The team will walk through the workflow of how protected health information gets into a system and is disclosed from the system; where the greatest risks are (think mobile devices) and prevailing best practices; three security components that must be part of meaningful use (risk assessment, gap analysis and a remediation plan); preparing for a random HIPAA audit and readying the body of evidence you will need to present; managing business associates (who are not covered under your cyber liability insurance and give you the bad press when a breach happens); and updates on regulatory initiatives.

The audits are officially called HIPAA Security Audits, but very much include privacy and breach notification rule compliance assessments, as well, Walsh notes. “You need to show documented compliance with all three.”

When an organization is notified that it has been selected for a random audit and, it has 15 days to respond to a request for documents. Having such documents ready and shipping them early is a good way a covered entity can show HHS/OCR that it already is organized, Walsh advises. The lasting impression that the team hopes to leave: “There’s a lot of work to be done.”

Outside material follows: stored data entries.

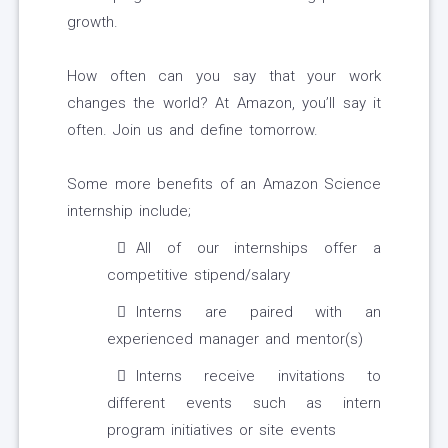
growth.
How often can you say that your work
changes the world? At Amazon, you’ll say it
often. Join us and define tomorrow.
Some more benefits of an Amazon Science
internship include;
All of our internships offer a
competitive stipend/salary
Interns are paired with an
experienced manager and mentor(s)
Interns receive invitations to
different events such as intern
program initiatives or site events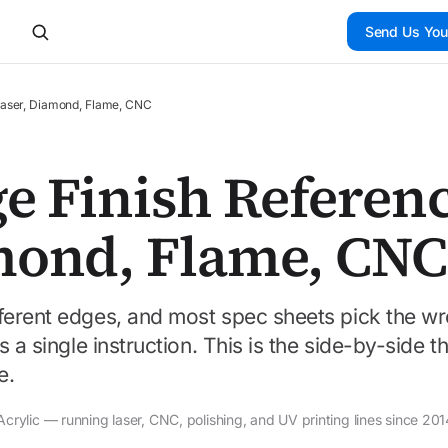
Send Us You
 Laser, Diamond, Flame, CNC
e Finish Referenc
mond, Flame, CNC
ferent edges, and most spec sheets pick the w
 a single instruction. This is the side-by-side th
e.
rylic — running laser, CNC, polishing, and UV printing lines since 201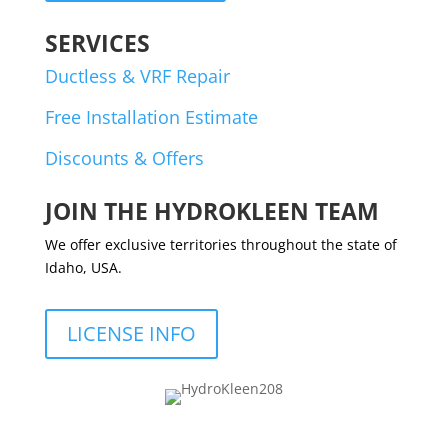
SERVICES
Ductless & VRF Repair
Free Installation Estimate
Discounts & Offers
JOIN THE HYDROKLEEN TEAM
We offer exclusive territories throughout the state of
Idaho, USA.
LICENSE INFO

The random HIPAA audits actually are only one of three types of privacy/security audit programs. OCR conducts an investigation following breaches of protected health information that includes assessing compliance with the HIPAA rules, including whether a formal risk assessment has been completed. Further, the emerging electronic health records meaningful use audits include showing documented proof of a risk assessment and the fixing of high-risk gaps.